You might recognize this look from the earlier MK ULTRA image (echoed quite directly in the image of Gaga at the top of this post.) But this video is about the crazy things we do for love, right?
The shock pop star’s video “Marry the Night” starts out in a Girl Interrupted-style insane asylum, where Lady Gaga is being wheeled in on a gurney in post-surgical garb after apparently having had her spine removed. The voice over notes:
“When I look back on my life, it’s not that I don’t want to see things exactly as they happened. It’s just that I prefer to remember them in an artistic way. And truthfully, the lie of it all is much more honest because I invented it. Clinical psychology tells us arguably that trauma is the ultimate killer. Memories are not recycled like atoms and particles in quantum physics. They can be lost forever. It’s sort of like my past is an unfinished painting and as the artist of that painting I must fill in all the ugly holes and make it beautiful again. It’s not that I’ve been dishonest, it’s just that I loath reality.”

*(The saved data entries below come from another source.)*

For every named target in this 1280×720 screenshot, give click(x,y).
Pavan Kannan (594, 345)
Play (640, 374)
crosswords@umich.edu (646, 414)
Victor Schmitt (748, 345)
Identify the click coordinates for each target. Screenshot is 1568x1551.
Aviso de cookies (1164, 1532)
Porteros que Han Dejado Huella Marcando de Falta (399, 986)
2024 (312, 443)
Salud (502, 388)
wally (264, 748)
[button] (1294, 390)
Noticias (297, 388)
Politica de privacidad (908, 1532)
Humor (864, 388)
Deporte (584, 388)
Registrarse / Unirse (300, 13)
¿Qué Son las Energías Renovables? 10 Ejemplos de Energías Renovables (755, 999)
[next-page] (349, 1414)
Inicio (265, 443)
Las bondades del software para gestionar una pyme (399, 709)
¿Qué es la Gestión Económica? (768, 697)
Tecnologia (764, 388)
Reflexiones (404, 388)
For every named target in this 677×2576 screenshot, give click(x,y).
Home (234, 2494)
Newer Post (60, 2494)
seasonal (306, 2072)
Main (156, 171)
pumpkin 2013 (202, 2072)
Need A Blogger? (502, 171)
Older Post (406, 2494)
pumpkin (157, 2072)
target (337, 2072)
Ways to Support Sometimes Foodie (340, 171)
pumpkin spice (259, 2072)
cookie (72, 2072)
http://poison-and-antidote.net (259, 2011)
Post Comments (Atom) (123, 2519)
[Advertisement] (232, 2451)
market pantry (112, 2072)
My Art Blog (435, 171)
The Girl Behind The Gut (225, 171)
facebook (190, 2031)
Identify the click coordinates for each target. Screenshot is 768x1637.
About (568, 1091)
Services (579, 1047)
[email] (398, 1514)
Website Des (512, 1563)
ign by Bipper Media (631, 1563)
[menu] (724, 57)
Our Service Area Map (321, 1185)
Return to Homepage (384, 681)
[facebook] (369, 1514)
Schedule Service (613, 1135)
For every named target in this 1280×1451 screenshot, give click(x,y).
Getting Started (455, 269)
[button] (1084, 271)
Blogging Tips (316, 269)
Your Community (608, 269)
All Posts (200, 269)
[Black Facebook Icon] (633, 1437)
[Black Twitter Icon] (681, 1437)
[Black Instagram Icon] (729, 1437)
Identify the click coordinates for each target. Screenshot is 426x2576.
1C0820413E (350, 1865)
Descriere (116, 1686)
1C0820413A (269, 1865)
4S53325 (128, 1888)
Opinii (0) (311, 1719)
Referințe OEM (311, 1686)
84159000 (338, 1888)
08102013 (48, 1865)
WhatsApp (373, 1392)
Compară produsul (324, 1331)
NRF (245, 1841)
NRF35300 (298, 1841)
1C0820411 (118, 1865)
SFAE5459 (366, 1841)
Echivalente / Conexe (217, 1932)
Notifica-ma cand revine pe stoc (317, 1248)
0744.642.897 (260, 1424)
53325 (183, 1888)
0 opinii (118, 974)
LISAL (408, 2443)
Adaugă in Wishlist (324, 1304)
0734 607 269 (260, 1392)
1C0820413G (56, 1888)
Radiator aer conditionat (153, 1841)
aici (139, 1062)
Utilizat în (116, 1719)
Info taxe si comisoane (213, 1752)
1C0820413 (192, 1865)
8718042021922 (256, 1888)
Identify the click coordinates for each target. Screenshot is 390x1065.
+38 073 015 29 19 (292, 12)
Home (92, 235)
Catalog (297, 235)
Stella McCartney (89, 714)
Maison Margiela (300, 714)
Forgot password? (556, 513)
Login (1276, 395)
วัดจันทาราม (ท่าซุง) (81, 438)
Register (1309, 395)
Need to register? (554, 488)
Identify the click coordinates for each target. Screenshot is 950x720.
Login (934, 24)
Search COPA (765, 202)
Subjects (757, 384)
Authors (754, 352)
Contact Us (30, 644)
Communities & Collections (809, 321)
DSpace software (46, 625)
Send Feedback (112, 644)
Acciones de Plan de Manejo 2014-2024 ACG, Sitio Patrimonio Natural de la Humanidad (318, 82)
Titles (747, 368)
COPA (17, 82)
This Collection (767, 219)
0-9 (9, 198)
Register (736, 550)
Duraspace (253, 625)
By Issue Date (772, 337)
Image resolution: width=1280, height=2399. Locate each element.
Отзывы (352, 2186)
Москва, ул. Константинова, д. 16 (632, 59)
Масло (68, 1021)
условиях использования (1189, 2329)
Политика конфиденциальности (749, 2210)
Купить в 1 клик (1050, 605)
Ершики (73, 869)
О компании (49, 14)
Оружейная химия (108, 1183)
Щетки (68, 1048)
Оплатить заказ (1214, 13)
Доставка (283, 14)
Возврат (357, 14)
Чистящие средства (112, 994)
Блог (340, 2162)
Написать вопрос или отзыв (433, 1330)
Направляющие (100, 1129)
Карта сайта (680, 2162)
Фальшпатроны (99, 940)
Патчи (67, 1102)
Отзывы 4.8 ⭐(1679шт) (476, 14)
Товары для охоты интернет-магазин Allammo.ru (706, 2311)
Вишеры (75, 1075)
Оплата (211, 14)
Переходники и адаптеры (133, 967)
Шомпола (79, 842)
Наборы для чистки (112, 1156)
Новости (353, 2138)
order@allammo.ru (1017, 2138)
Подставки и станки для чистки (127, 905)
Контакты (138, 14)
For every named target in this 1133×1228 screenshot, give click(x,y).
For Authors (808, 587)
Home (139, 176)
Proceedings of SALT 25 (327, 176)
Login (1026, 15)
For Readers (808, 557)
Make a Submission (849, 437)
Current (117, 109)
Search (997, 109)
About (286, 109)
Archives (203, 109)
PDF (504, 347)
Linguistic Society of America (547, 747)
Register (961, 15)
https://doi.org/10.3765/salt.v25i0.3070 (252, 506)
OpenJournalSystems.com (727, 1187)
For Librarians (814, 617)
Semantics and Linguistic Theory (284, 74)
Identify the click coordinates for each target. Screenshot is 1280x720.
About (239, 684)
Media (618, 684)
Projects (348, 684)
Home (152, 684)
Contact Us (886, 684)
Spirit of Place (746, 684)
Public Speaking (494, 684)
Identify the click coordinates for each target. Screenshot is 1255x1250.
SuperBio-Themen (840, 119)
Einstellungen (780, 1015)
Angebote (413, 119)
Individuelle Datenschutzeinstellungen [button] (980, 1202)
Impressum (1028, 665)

Later, looking wearily up at her nurse, a traumatized-looking Gaga says she is going to be a star, because she has “nothing left to lose.”
“See the girl to your left?” she asks the viewer as the nurses wheel her into a spooky psychiatric ward of half-naked, tranced out, trouble women…”She ordered gummy bears and a knife a couple hours ago. They only gave her the gummy bears. I wish they’d only given me the gummy bears.”
Gaga has told press that the video is intended for ‘art to imitate life’ and depict her journey to stardom. For those wondering what left Gaga so traumatized on that journey, MTV.com has the artist’s official answer: ” The video is a metaphor for how she felt when she was dropped from her first record label, Island Def Jam, before landing at her current home at Interscope.”
A statement that leaves us wondering exactly what that transition from Def Jam to Interscope entailed!